Pero, como le ocurrió al señor de Chacao, le ha podido pasar a otros venezolanos. En un país donde en 90 de sus 335 municipios no se produce suficiente información local mientras que otras 122 jurisdicciones son consideradas desiertos moderados de noticias (IPYS, 2020), bien puede suceder que dos comunidades de un mismo estado manifiesten un mismo día por falta de agua (servicios básicos es, justamente, la exigencia más frecuente en protestas), sin que los unos tengan conocimiento de la acción de los otros. Y acciones desarticuladas o desinformadas son terreno fértil para la propagación de contenidos engañosos.
El fenómeno de la infodemia -replicación descontrolada de noticias falsas- se expande en Venezuela: 68 % es su Índice Dinámico de Riesgo Infodémico, que significa la probabilidad de que un usuario del país respalde o interactúe con mensajes en línea que apunten a fuentes potencialmente engañosas. Así lo determina el COVID-19 Infodemics Observatory, una plataforma desarrollada por CoMuNe Lab en la Fondazione Bruno Kessler, en colaboración con la Organización Mundial de la Salud.
Este observatorio sitúa a Venezuela como el país de Sudamérica con el más alto Índice Dinámico de Riesgo Infodémico, y al mismo tiempo el tercero de la subregión con más alto Índice de Riesgo Infodémico; esto es, una probabilidad, en nuestro caso de 60 %, de que un usuario nacional reciba mensajes que apunten a fuentes potencialmente engañosas.
El ámbito digital también se ha convertido en una importante escena de reclamo público, no solo en Venezuela a pesar de su deficiente conectividad, sino en el planeta entero. La protesta virtual, con formatos alternativos que no violen las medidas de bioseguridad, está siendo a menudo complementaria de las protestas en el mundo real en este tiempo de pandemia, expresa un informe de la alianza global de organizaciones de la sociedad civil Civicus (2020).
Ante este escenario nacional y global de confinamiento, internet está siendo tanto canal repotenciado de convocatoria y despliegue de la protesta virtual como amplificador -igualmente repotenciado- de contenidos falseados.
Un ejemplo en Venezuela: un video de julio de 2017, en el cual se observa a agentes de la fuerza pública en el estado Anzoátegui realizando detenciones y rompiendo vidrios de vehículos, fue viralizado haciéndolo creer como “actual” justo después de las detenciones y protestas por mejoras en los servicios públicos ocurridas en el estado Yaracuy a finales de septiembre de 2020 (vía AFP Factual).
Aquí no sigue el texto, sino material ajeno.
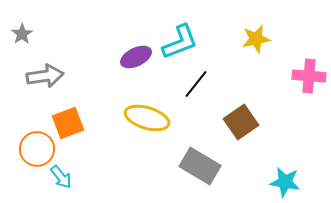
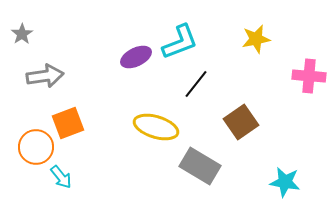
yellow ellipse: moved 9 px right, 9 px down
orange circle: moved 1 px left, 2 px up
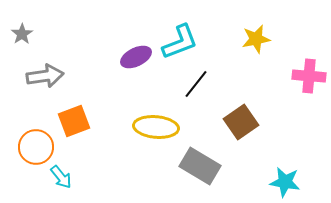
orange square: moved 6 px right, 2 px up
yellow ellipse: rotated 12 degrees counterclockwise
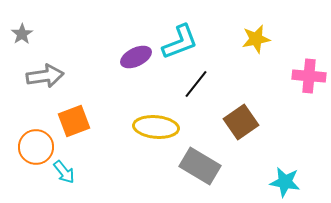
cyan arrow: moved 3 px right, 5 px up
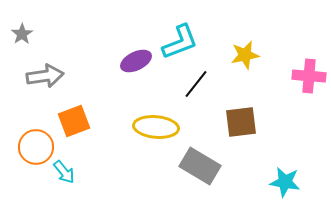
yellow star: moved 11 px left, 16 px down
purple ellipse: moved 4 px down
brown square: rotated 28 degrees clockwise
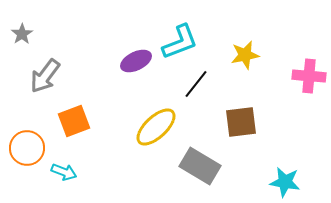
gray arrow: rotated 135 degrees clockwise
yellow ellipse: rotated 48 degrees counterclockwise
orange circle: moved 9 px left, 1 px down
cyan arrow: rotated 30 degrees counterclockwise
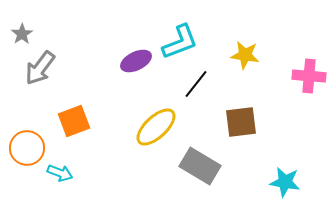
yellow star: rotated 20 degrees clockwise
gray arrow: moved 5 px left, 8 px up
cyan arrow: moved 4 px left, 1 px down
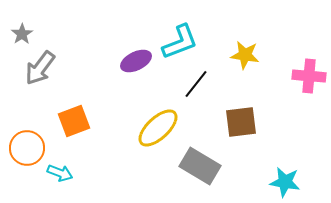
yellow ellipse: moved 2 px right, 1 px down
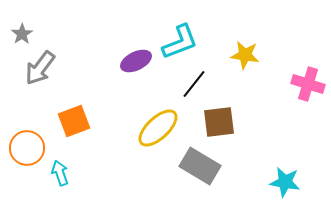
pink cross: moved 1 px left, 8 px down; rotated 12 degrees clockwise
black line: moved 2 px left
brown square: moved 22 px left
cyan arrow: rotated 130 degrees counterclockwise
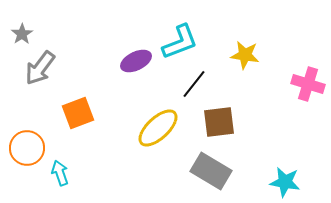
orange square: moved 4 px right, 8 px up
gray rectangle: moved 11 px right, 5 px down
Este mismo archivo de las olas nacionales de protestas sociales de los años 2014 y 2017 ha sido recientemente reaprovechado para desinformar y recrear fake news sobre la agitada crisis política del Perú, como ocurrió en noviembre de 2020 con una foto de un manifestante.
Entonces, ¿está todo perdido?, ¿o se puede echar mano de la creatividad para la expresión pacífica y constitucional del disenso? Sobre Venezuela, el mismo informe de Civicus ejemplifica respuestas voluntarias de gente en medio de la crisis nacional. Gente que ayudó a fabricar mascarillas para trabajadores de la salud, a recolectar medicamentos para hospitales o a entregar alimentos a adultos mayores de Caracas, por intermedio de la “creciente presencia en las redes sociales”, dicen.
De aquí, una moraleja: si la protesta nacional pervive, con una población desinformada y en un ejercicio desarticulado, ¿no pueden servir las tecnologías de información y comunicación como canales de apropiación para acciones solidarias en pandemia? Sobre esto, al parecer, no le llegan mensajes de WhatsApp al señor.